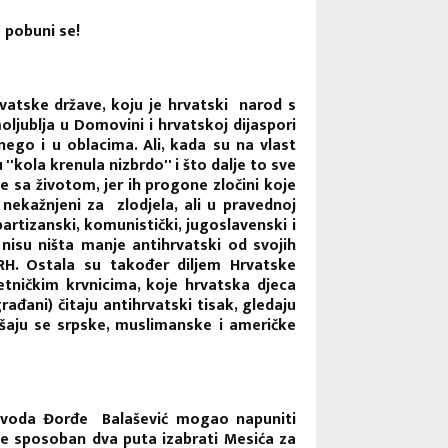
– pobuni se!
atske države, koju je hrvatski narod s
ljublja u Domovini i hrvatskoj dijaspori
nego i u oblacima. Ali, kada su na vlast
'kola krenula nizbrdo'' i što dalje to sve
 se sa životom, jer ih progone zločini koje
ti nekažnjeni za zlodjela, ali u pravednoj
artizanski, komunistički, jugoslavenski i
 nisu ništa manje antihrvatski od svojih
 RH. Ostala su također diljem Hrvatske
etničkim krvnicima, koje hrvatska djeca
đani) čitaju antihrvatski tisak, gledaju
šaju se srpske, muslimanske i američke
rilivoda Đorđe Balašević mogao napuniti
je sposoban dva puta izabrati Mesića za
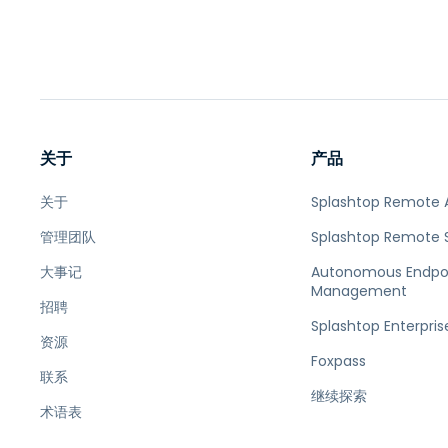
关于
产品
关于
Splashtop Remote 
管理团队
Splashtop Remote 
大事记
Autonomous Endpo
Management
招聘
Splashtop Enterpris
资源
Foxpass
联系
继续探索
术语表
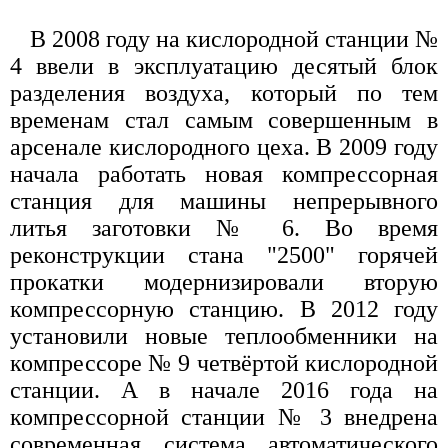
В 2008 году на кислородной станции №
4 ввели в эксплуатацию десятый блок
разделения воздуха, который по тем
временам стал самым совершенным в
арсенале кислородного цеха. В 2009 году
начала работать новая компрессорная
станция для машины непрерывного
литья заготовки № 6. Во время
реконструкции стана "2500" горячей
прокатки модернизировали вторую
компрессорную станцию. В 2012 году
установили новые теплообменники на
компрессоре № 9 четвёртой кислородной
станции. А в начале 2016 года на
компрессорной станции № 3 внедрена
современная система автоматического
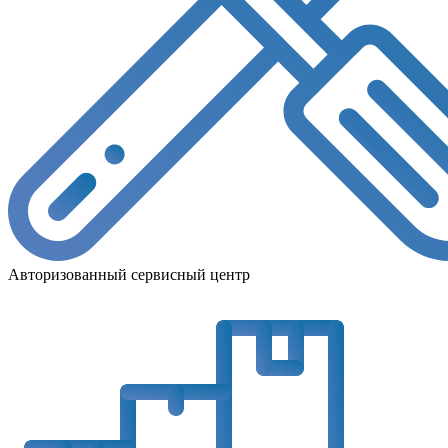
Авторизованный сервисный центр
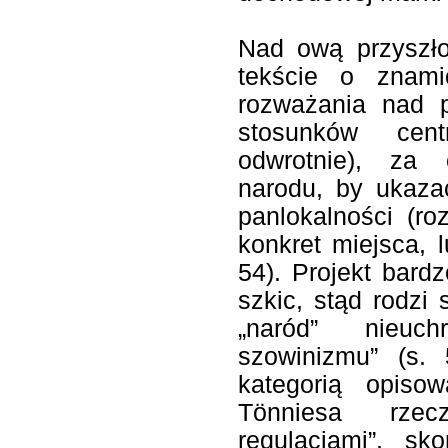
Nad ową przyszł
tekście o znami
rozważania nad 
stosunków cent
odwrotnie), za 
narodu, by ukazać
panlokalności (r
konkret miejsca, lu
54). Projekt bard
szkic, stąd rodzi 
„naród” nieuch
szowinizmu” (s.
kategorią opiso
Tönniesa rzecz
regulacjami”, s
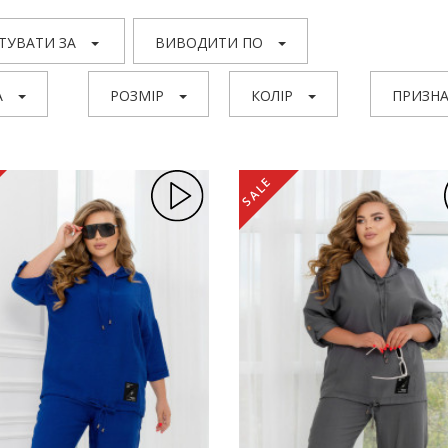
ТУВАТИ ЗА
ВИВОДИТИ ПО
А
РОЗМІР
КОЛІР
ПРИЗНА
SALE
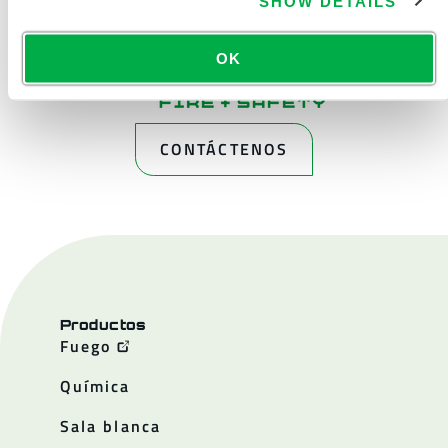
SHOW DETAILS
OK
CONTÁCTENOS
Productos
Fuego
Química
Sala blanca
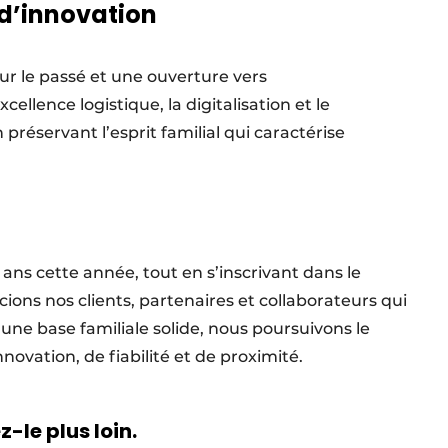
 d’innovation
sur le passé et une ouverture vers
cellence logistique, la digitalisation et le
réservant l’esprit familial qui caractérise
 ans cette année, tout en s’inscrivant dans le
ns nos clients, partenaires et collaborateurs qui
une base familiale solide, nous poursuivons le
vation, de fiabilité et de proximité.
-le plus loin.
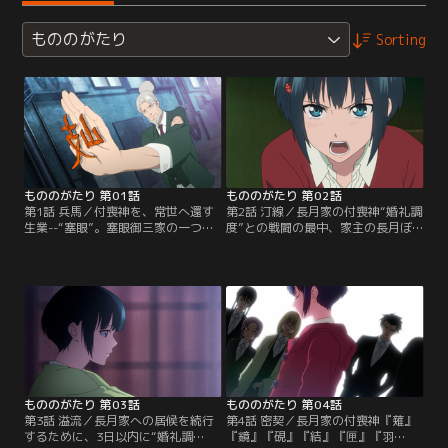
もののがたり
Sorting
もののがたり 第01話
もののがたり 第02話
第1話 兵馬／付喪神を、常世へ還す
第2話 汀線／長月家の付喪神“婚礼調
生業--“塞眼”。塞眼御三家の一つ・
度”との戦闘の最中、家主の長月ぼ
岐家の次期当主である兵馬は、付喪
たんが帰宅。兵馬と衝突する“婚礼
神を手当たり次第に封じてしまう問
調度”を叱るぼたん。人と付喪神の
題児。見かねた現当主であり祖父の
距離の近さを目の当たりにした兵馬
造兵に、荒療治として付喪神と共棲
は、ぼたんが“婚礼調度”にたぶらか
する長月家への居候を命じられる。
されているのではないかと誤解して
「一年間の居候を果たさなければ塞
しまう。ぼたんを案ずる思いから、
眼の資格を剥奪する」と告げられ、
目を覚ますように諭す兵馬。
しぶしぶ長月家のある京都に向かう
ことになった兵馬。
もののがたり 第03話
もののがたり 第04話
第3話 溢流／長月家への居候を続行
第4話 密契／長月家の付喪神『薙』
するために、3日以内に“婚礼調
『鏡』『硯』『結』『匣』『羽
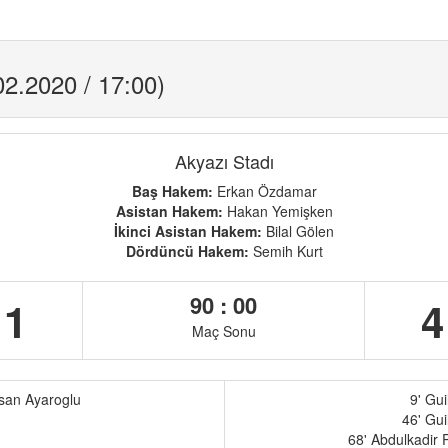
2.2020 / 17:00)
Akyazı Stadı
Baş Hakem:
Erkan Özdamar
Asistan Hakem:
Hakan Yemişken
İkinci Asistan Hakem:
Bilal Gölen
Dördüncü Hakem:
Semih Kurt
90 : 00
1
4
Maç Sonu
san Ayaroglu
9' Gu
46' Gu
68' Abdulkadir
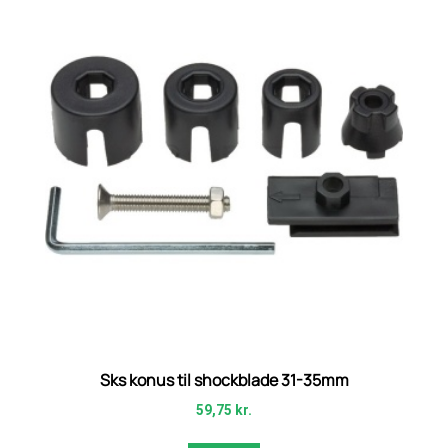
Sks konus til shockblade 31-35mm
59,75
kr.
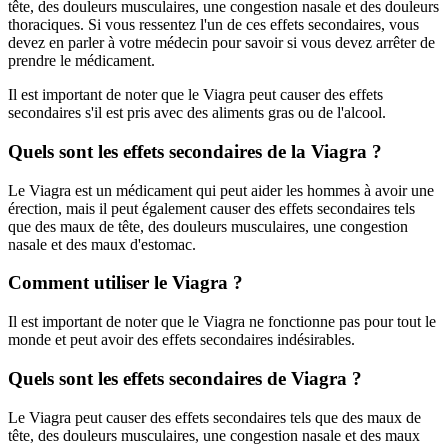
tête, des douleurs musculaires, une congestion nasale et des douleurs
thoraciques. Si vous ressentez l'un de ces effets secondaires, vous
devez en parler à votre médecin pour savoir si vous devez arrêter de
prendre le médicament.
Il est important de noter que le Viagra peut causer des effets
secondaires s'il est pris avec des aliments gras ou de l'alcool.
Quels sont les effets secondaires de la Viagra ?
Le Viagra est un médicament qui peut aider les hommes à avoir une
érection, mais il peut également causer des effets secondaires tels
que des maux de tête, des douleurs musculaires, une congestion
nasale et des maux d'estomac.
Comment utiliser le Viagra ?
Il est important de noter que le Viagra ne fonctionne pas pour tout le
monde et peut avoir des effets secondaires indésirables.
Quels sont les effets secondaires de Viagra ?
Le Viagra peut causer des effets secondaires tels que des maux de
tête, des douleurs musculaires, une congestion nasale et des maux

══════════════════════════════

**TASK TO CARRY OUT:**
Output the entries above verbatim, leaving out images.

**RESPONSE FOR THIS EXERCISE:**
– pobuni se!
atske države, koju je hrvatski narod s
ljublja u Domovini i hrvatskoj dijaspori
nego i u oblacima. Ali, kada su na vlast
'kola krenula nizbrdo'' i što dalje to sve
 se sa životom, jer ih progone zločini koje
ti nekažnjeni za zlodjela, ali u pravednoj
artizanski, komunistički, jugoslavenski i
 nisu ništa manje antihrvatski od svojih
 RH. Ostala su također diljem Hrvatske
etničkim krvnicima, koje hrvatska djeca
đani) čitaju antihrvatski tisak, gledaju
šaju se srpske, muslimanske i američke
rilivoda Đorđe Balašević mogao napuniti
je sposoban dva puta izabrati Mesića za
关于
产品
关于
Splashtop Remote 
管理团队
Splashtop Remote 
大事记
Autonomous Endpo
Management
招聘
Splashtop Enterpris
资源
Foxpass
联系
继续探索
术语表
В 2008 году на кислородной станции №
4 ввели в эксплуатацию десятый блок
разделения воздуха, который по тем
временам стал самым совершенным в
арсенале кислородного цеха. В 2009 году
начала работать новая компрессорная
станция для машины непрерывного
литья заготовки № 6. Во время
реконструкции стана "2500" горячей
прокатки модернизировали вторую
компрессорную станцию. В 2012 году
установили новые теплообменники на
компрессоре № 9 четвёртой кислородной
станции. А в начале 2016 года на
компрессорной станции № 3 внедрена
современная система автоматического
Авторизованный сервисный центр
Nad ową przyszł
tekście o znami
rozważania nad 
stosunków cent
odwrotnie), za 
narodu, by ukazać
panlokalności (r
konkret miejsca, lu
54). Projekt bard
szkic, stąd rodzi 
„naród” nieuch
szowinizmu” (s.
kategorią opiso
Tönniesa rzecz
regulacjami”, s
ТУВАТИ ЗА
ВИВОДИТИ ПО
А
РОЗМІР
КОЛІР
ПРИЗНА
SALE
SHOW DETAILS
OK
CONTÁCTENOS
Productos
Fuego
Química
Sala blanca
 d’innovation
sur le passé et une ouverture vers
cellence logistique, la digitalisation et le
réservant l’esprit familial qui caractérise
 ans cette année, tout en s’inscrivant dans le
ns nos clients, partenaires et collaborateurs qui
une base familiale solide, nous poursuivons le
vation, de fiabilité et de proximité.
-le plus loin.
もののがたり
Sorting
もののがたり 第01話
もののがたり 第02話
第1話 兵馬／付喪神を、常世へ還す
第2話 汀線／長月家の付喪神“婚礼調
生業--“塞眼”。塞眼御三家の一つ・
度”との戦闘の最中、家主の長月ぼ
岐家の次期当主である兵馬は、付喪
たんが帰宅。兵馬と衝突する“婚礼
神を手当たり次第に封じてしまう問
調度”を叱るぼたん。人と付喪神の
題児。見かねた現当主であり祖父の
距離の近さを目の当たりにした兵馬
造兵に、荒療治として付喪神と共棲
は、ぼたんが“婚礼調度”にたぶらか
する長月家への居候を命じられる。
されているのではないかと誤解して
「一年間の居候を果たさなければ塞
しまう。ぼたんを案ずる思いから、
眼の資格を剥奪する」と告げられ、
目を覚ますように諭す兵馬。
しぶしぶ長月家のある京都に向かう
ことになった兵馬。
もののがたり 第03話
もののがたり 第04話
第3話 溢流／長月家への居候を続行
第4話 密契／長月家の付喪神『薙』
するために、3日以内に“婚礼調
『鏡』『硯』『結』『匣』『羽
2.2020 / 17:00)
Akyazı Stadı
Baş Hakem:
Erkan Özdamar
Asistan Hakem:
Hakan Yemişken
İkinci Asistan Hakem:
Bilal Gölen
Dördüncü Hakem:
Semih Kurt
90 : 00
1
4
Maç Sonu
san Ayaroglu
9' Gu
46' Gu
68' Abdulkadir
Sks konus til shockblade 31-35mm
59,75
kr.
tête, des douleurs musculaires, une congestion nasale et des douleurs
thoraciques. Si vous ressentez l'un de ces effets secondaires, vous
devez en parler à votre médecin pour savoir si vous devez arrêter de
prendre le médicament.
Il est important de noter que le Viagra peut causer des effets
secondaires s'il est pris avec des aliments gras ou de l'alcool.
Quels sont les effets secondaires de la Viagra ?
Le Viagra est un médicament qui peut aider les hommes à avoir une
érection, mais il peut également causer des effets secondaires tels
que des maux de tête, des douleurs musculaires, une congestion
nasale et des maux d'estomac.
Comment utiliser le Viagra ?
Il est important de noter que le Viagra ne fonctionne pas pour tout le
monde et peut avoir des effets secondaires indésirables.
Quels sont les effets secondaires de Viagra ?
Le Viagra peut causer des effets secondaires tels que des maux de
tête, des douleurs musculaires, une congestion nasale et des maux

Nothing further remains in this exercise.